Daniel Fortunov's Blog

Book Review: Crimes Against Logic

 0 Comments - Add comment Written a day ago by asqui

isbn[1]

In this book Jamie Whyte, a former philosophy lecturer at Cambridge University, does pretty much what he promises in the subtitle: “Exposing the bogus arguments of politicians, priests, journalists, and other serial offenders.”

This book starts off with a very in-depth logical approach that is, at times, a little bit too pedantic even for my taste. For example, the first chapter talks about the cliché “You are entitled to your opinion” and goes through the painstaking logical deduction that, although you are free to hold an opinion, it is obviously not guaranteed to be correct. Therefore, when debating the correctness of your opinion versus another opinion, the cop-out “I’m entitled to my opinion” is entirely irrelevant to the topic under debate. Roughly equivalent in merit to a statement such as “I am wearing leather shoes!”

Later in the book he mellows out a little and gets closer to Ben Goldacre’s style in Bad Science — pointing out public blunders and pseudo-scientific nonsense. Such as New Labour’s 1997 claim that 35% of British children live in ‘poverty’, under the rather unconventional definition of ‘poverty’ as “household income less than 60% of the national median household income”. His analysis is sound and comprehensive, but I’ll be flippant and say that this statistic is about as useful as declaring that 50% of children live in ‘poverty’ because they have a below-average household income. Something must be done! Increase taxes!

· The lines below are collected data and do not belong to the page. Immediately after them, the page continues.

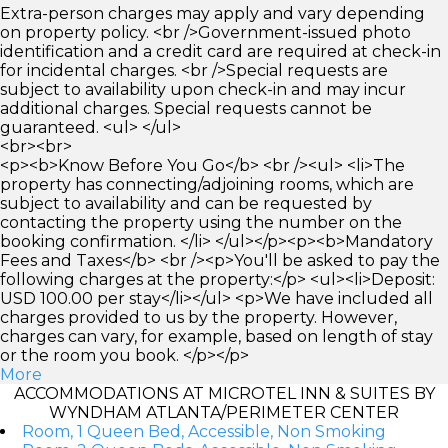
Extra-person charges may apply and vary depending
on property policy. <br />Government-issued photo
identification and a credit card are required at check-in
for incidental charges. <br />Special requests are
subject to availability upon check-in and may incur
additional charges. Special requests cannot be
guaranteed. <ul> </ul>
<br><br>
<p><b>Know Before You Go</b> <br /><ul> <li>The
property has connecting/adjoining rooms, which are
subject to availability and can be requested by
contacting the property using the number on the
booking confirmation. </li> </ul></p><p><b>Mandatory
Fees and Taxes</b> <br /><p>You'll be asked to pay the
following charges at the property:</p> <ul><li>Deposit:
USD 100.00 per stay</li></ul> <p>We have included all
charges provided to us by the property. However,
charges can vary, for example, based on length of stay
or the room you book. </p></p>
More
ACCOMMODATIONS AT MICROTEL INN & SUITES BY
WYNDHAM ATLANTA/PERIMETER CENTER
Room, 1 Queen Bed, Accessible, Non Smoking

Another amusing part that makes a good anecdote is The Times reporting a BMA statistic in 2000, saying that anorexia affects 2% of young women and kills a fifth of sufferers. Jamie ran the numbers and concluded that, at this rate, anorexia is so deadly that it kills sixteen times the number of young women that die from any causes, including anorexia. Something must be done!

Overall this book is an interesting read and at only 150 pages in length, it’s not an epic. Persevere through the beginning — it gets better in the latter half and there are a few great gems waiting there for you.

B&H Photo Video

 0 Comments - Add comment Written on 20-May-2009 by asqui

My current digital camera is one I bought in New York City a few years ago, at a spectacular store called B&H Photo Video. I was reminded of B&H by Joel Spolsky's recent article highlighting the fact that Circuit City went out of business yet B&H Photo Video still thrives. The reason for this is that B&H is an awesome place to go shopping for photo and video equipment.

B&H

I was visiting the USA and on the look-out for a digital camera. I visited all the usual big-name consumer electronics stores and the technology counters in department stores, but was continually disappointed by the apparent lack of sales expertise in the products. When I ended up in New York and met up with Zack, he recommended B&H to me, he said it was the place to go for a camera. It turned out I had walked past the store earlier that very day, without so much as noticing. I'm observant like that. (Maybe it was because they didn't have a shiny store-front with lots of eye-catching technology right in the window, like all the other over-priced tourist-trap camera stores in New York City.)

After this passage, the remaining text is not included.